The board of directors at French utility EDF have voted to continue operations of the Fessenheim nuclear power plant that has received international pressure to close and was slated to do so as part of the French government's commitment to reduce the country's dependence on nuclear power.
EDF's board voted on Thursday to keep Fessenhiem running until it was ready to commission the Flamanville European Pressurized Reactor that is under construction in western France. The Fessenheim plant, meanwhile, is in eastern France, close to Switzerland and Germany and it includes the country's oldest two operating reactors, which has given rise to opponents who want the plant closed. The two reactors at Fessenheim were commissioned in 1977 and 1978, respectively.
But the plants have been certified safe by French authorities, complying with heightened, post-Fukushima Daiichi safety standards.

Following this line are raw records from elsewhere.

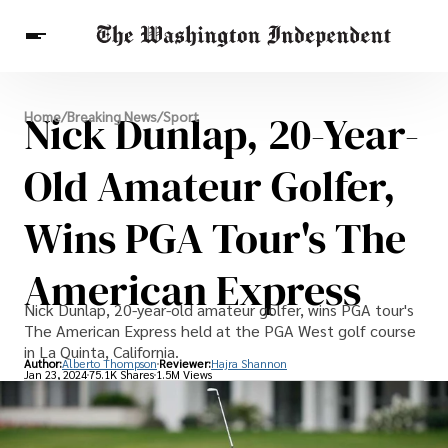
Breaking News
Nick Dunlap, 20-Year-
Home
/
Breaking News
/
Sport
Finance
Celebrities
Entertainment
Crypto
Health
Old Amateur Golfer,
Others
Wins PGA Tour's The
American Express
Nick Dunlap, 20-year-old amateur golfer, wins PGA tour's
The American Express held at the PGA West golf course
in La Quinta, California.
Author:
Alberto Thompson
Reviewer:
Hajra Shannon
Jan 23, 2024
75.1K Shares
1.5M Views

French President Francois Hollande, however, said in 2012, as an election campaign pledge, that the plant would be closed before he left office, which is now just a month away. France generates about 75 percent of its electricity through nuclear power and the government's new policy calls for a reduction to 50 percent by 2025.
That reduction legally caps nuclear power capacity at 63.2 GWe, meaning EDF, which in January agreed in principle to close Fessenheim, is technically permitted to keep Fessenheim running until a new nuclear power plant is online to replace the power lost by taking Fessenheim off line.
Operating Flamanville EPR 3, in other words, would push nuclear power over the 63.2 GWe cap, so EDF would need to close down a plant to allow for the new unit. Presumably, EDF would close its oldest reactors.
“The decision of the board, taken in application of the law and respecting the company's social interest, enable's EDF, fully committed to the energy transition, to have the nuclear fleet necessary to fullfill its obligations to supply its customers,” said EDF Chairman and Chief Executive Officer Jean-Bernard Levy.
The board, meanwhile, instructed Levy to request a declaration from the government that would call for revoking the Fessensheim license, but to wait until within six months of the commissioning of the new reactor before doing so.